**Your assignment**
Your answer should consist of every line from the records that holds the string "inwestować".

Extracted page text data
###

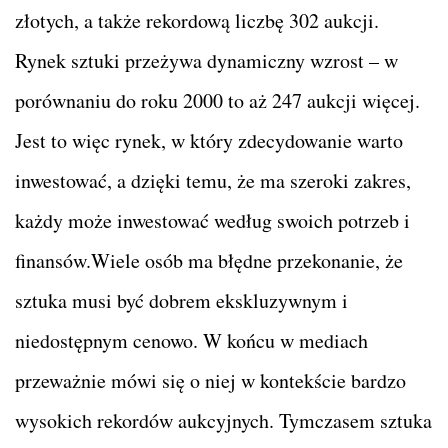
złotych, a także rekordową liczbę 302 aukcji.
Rynek sztuki przeżywa dynamiczny wzrost – w
porównaniu do roku 2000 to aż 247 aukcji więcej.
Jest to więc rynek, w który zdecydowanie warto
inwestować, a dzięki temu, że ma szeroki zakres,
każdy może inwestować według swoich potrzeb i
finansów.Wiele osób ma błędne przekonanie, że
sztuka musi być dobrem ekskluzywnym i
niedostępnym cenowo. W końcu w mediach
przeważnie mówi się o niej w kontekście bardzo
wysokich rekordów aukcyjnych. Tymczasem sztuka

###

**Solution**
inwestować, a dzięki temu, że ma szeroki zakres,
każdy może inwestować według swoich potrzeb i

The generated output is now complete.